Siempre he pensado que vascos y catalanes han adquirido un nivel de conciencia política muy superior a la media del resto de los españoles.
El problema, que nadie ha sabido plantear en España (puesto que, en el plano de la abstracción, los españoles sufren de encefalopatía espongiforme, debido a un consumo muy prolongado históricamente y desmesurado de productos derivados del cerdo), consiste en lo siguiente: España no ha existido realmente ni como verdadero Estado ni como verdadera Nación, por lo que difícilmente ha sido alguna vez un Estado-Nación ni un Estado «nacional», en el sentido en que lo ha sido Francia desde la Revolución de 1789 o lo ha sido Alemania desde 1870.
Los vascos y los catalanes (sus clases cultas) se dieron cuenta, en las postrimerías del siglo XIX, de que una clase propietaria de los medios de producción, pero que no controla la esfera simbólica de la cultura ni los órganos del poder político (que siempre delega en profesionales corruptos de su propia clase o de clase subalternas, todavía peores), para mantener su hegemonía, está obligada a llevar a cabo en profundidad un proceso incesante de “nacionalización” de las masas.
Los vascos lo hicieron con sus «maketos», los catalanes con sus «charnegos», pero ¿qué han hecho las restantes burguesías hispánicas con sus masas?
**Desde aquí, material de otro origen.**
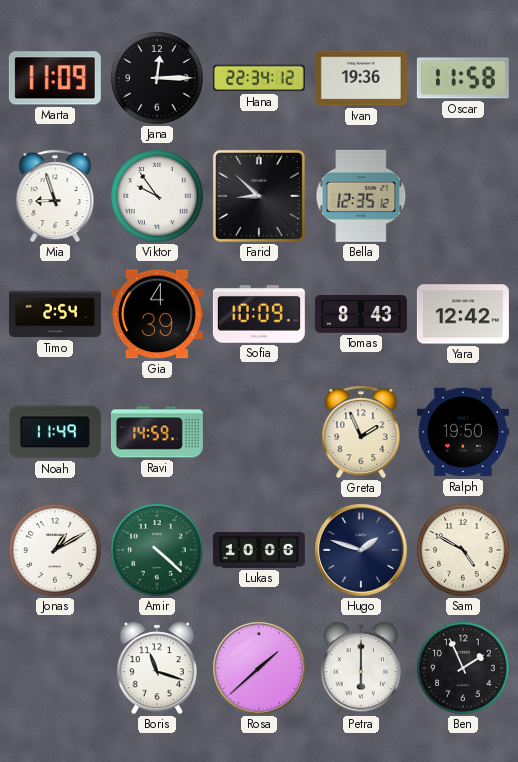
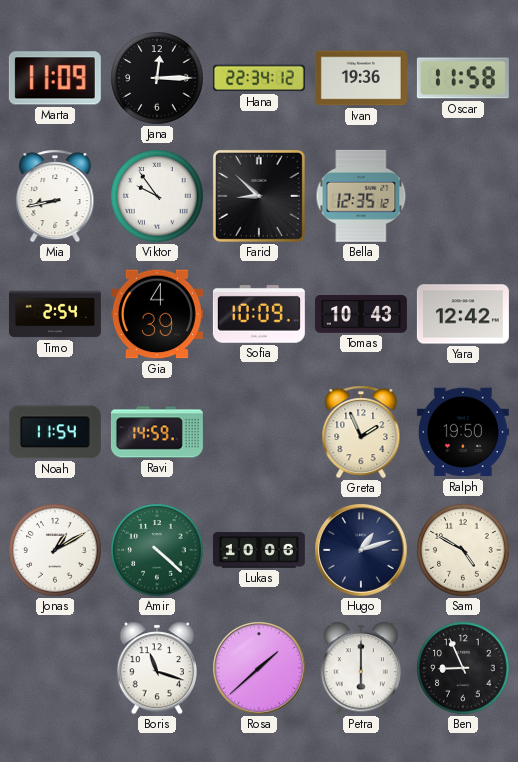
Mia: 8:57 -> 8:43
Tomas: 8:43 -> 10:43
Noah: 11:49 -> 11:54
Hugo: 1:48 -> 1:12
Ben: 1:56 -> 8:56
Ahí reside el verdadero problema del diferencial energético de los tres nacionalismos: el españolista, frente al vasquismo y al catalanismo, ha fracasado en la activación de este proceso y la Guerra Civil y la Segunda República lo único que demuestran es que la burguesía española es una clase políticamente inexistente que además ni ha sabido crear un Estado-nación ni ha sabido nacionalizar a las masas que económicamente dependían de ella, pero a las que políticamente no ha conseguido adiestrar, pues en el fondo toda la Historia no es otra cosa que el despliegue de la sabiduría y astucia con que las clases dominantes amaestran, disciplinan y subordinan a las dominadas.
Este amaestramiento tiene muchos nombres y manifestaciones de superficie: desde el estándar lingüístico reconocido como normativo, hasta las formas de indumentaria, cortesía o tratamiento, pasando por los modales, el sentido del gusto, la educación, la instrucción, hasta llegar a las formas más refinadas de goce y ocio…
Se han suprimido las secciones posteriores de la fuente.